Kann mir da jemand helfen?

Gruß L.T.


----------



## StructuredTrash (7 Februar 2011)

Bei CX-Rechnern mit Win CE greife ich in solchen Fällen zur Holzhammer-Methode: CF-Karte aus dem Rechner nehmen und das Verzeichnis "Documents and Settings" komplett löschen. Anschliessend die Route neu anlegen.
Ich kenne die CP62xx nicht. Falls die eine Festplatte anstelle einer CF haben, wird der Ausbau des Laufwerks halt etwas aufwändiger.


----------



## trinitaucher (8 Februar 2011)

L.T. schrieb:


> Nachdem der Freerun im Systemmangager aktiviert war, ist mir mein PC abgestürzt. Seit dem komm ich nicht mehr auf die SPS.
> Twincat selbst belegt die Verbindung mit einem roten Kreuz beim Versuch sie als Verbindung zu selektieren.
> Der Systemmanager erkennt die SPS zwar, versuche ich die Steuerungs-Konfig zu übertragen, erscheint die Meldung "System in einem ungültigen Zustand".
> 
> Die SPS ist ein CP62... Panel mit Soft-SPS und Win-Ce.


Zum Verständnis:
Der CP62 ist dir abgestürzt (das Windows CE)? Oder dein Programmier-PC?
Auf welchem System wurde der "FreeRun" aktiviert?



StructuredTrash schrieb:


> Ich kenne die CP62xx nicht. Falls die eine  Festplatte anstelle einer CF haben, wird der Ausbau des Laufwerks halt  etwas aufwändiger.

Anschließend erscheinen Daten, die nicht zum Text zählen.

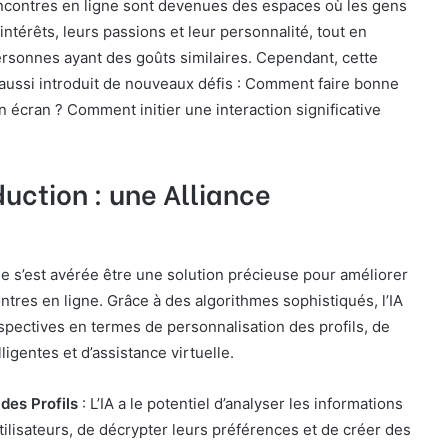
ncontres en ligne sont devenues des espaces où les gens
intérêts, leurs passions et leur personnalité, tout en
rsonnes ayant des goûts similaires. Cependant, cette
aussi introduit de nouveaux défis : Comment faire bonne
n écran ? Comment initier une interaction significative
éduction : une Alliance
elle s’est avérée être une solution précieuse pour améliorer
ntres en ligne. Grâce à des algorithmes sophistiqués, l’IA
spectives en termes de personnalisation des profils, de
igentes et d’assistance virtuelle.
des Profils
: L’IA a le potentiel d’analyser les informations
utilisateurs, de décrypter leurs préférences et de créer des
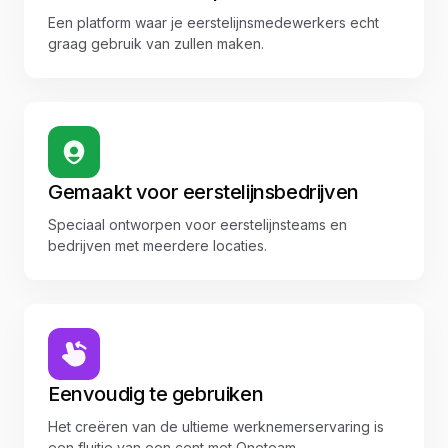
Een platform waar je eerstelijnsmedewerkers echt
graag gebruik van zullen maken.
Gemaakt voor eerstelijnsbedrijven
Speciaal ontworpen voor eerstelijnsteams en
bedrijven met meerdere locaties.
Eenvoudig te gebruiken
Het creëren van de ultieme werknemerservaring is
een fluitje van een cent met Oneteam.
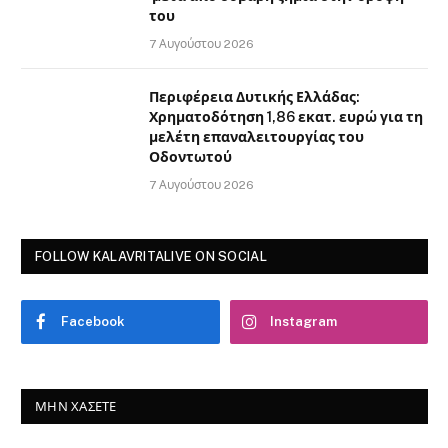
του
7 Αυγούστου 2026
Περιφέρεια Δυτικής Ελλάδας:
Χρηματοδότηση 1,86 εκατ. ευρώ για τη
μελέτη επαναλειτουργίας του
Οδοντωτού
7 Αυγούστου 2026
FOLLOW KALAVRITALIVE ON SOCIAL
Facebook
Instagram
ΜΗΝ ΧΆΣΕΤΕ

Man muss nicht unbedingt die CF oder HDD rausnehmen. Ins CE des  IPCs einloggen (z. B. mit CERHOST) und das gennante Verzeichnis löschen geht  meistens auch, sofern die TCP-Verbindung steht oder man mit Bildschirm und Maus dran ist (beim Panel praktisch  )


----------



## StructuredTrash (8 Februar 2011)

trinitaucher schrieb:
			
		

> Man muss nicht unbedingt die CF oder HDD rausnehmen. Ins CE des IPCs einloggen (z. B. mit CERHOST) und das gennante Verzeichnis löschen geht meistens auch, sofern die TCP-Verbindung steht oder man mit Bildschirm und Maus dran ist (beim Panel praktisch :wink: )


 
Wenn man die CF nicht so einfach entnehmen kann wie beim CX, ist das sicher eleganter. Ich selbst arbeite nicht so gern mit CERHOST, weil einige meiner Beckhoff-Bildschirme höhere Auflösungen als mein Laptop haben. Da sitzt der Start-Button dann irgendwo im Klappscharnier.


----------



## trinitaucher (8 Februar 2011)

StructuredTrash schrieb:


> ... weil einige meiner Beckhoff-Bildschirme höhere Auflösungen als mein Laptop haben. Da sitzt der Start-Button dann irgendwo im Klappscharnier.


Wofür gibt's Scroll Bars?


----------



## L.T. (8 Februar 2011)

Vielen Dank!

Es haben/hätten beide vorgeschlagenen Varianten funktioniert!

Gruß L.T.


----------



## StructuredTrash (8 Februar 2011)

trinitaucher schrieb:
			
		

> Wofür gibt's Scroll Bars?


 
Mein CERHOST hat keinen Scroll Bar. Habe ich vielleicht eine veraltete Version (2.03)?


----------



## Bitklopfer (9 Februar 2011)

*Cerhost 2.04*

Hallo StructuredTrash,
mein Cerhost ist 2.04
Gibts bei beckhoff unter http://infosys.beckhoff.com/content/1031/sw_os/html/cx1000_os_ce_remotedisplay.htm?id=966


----------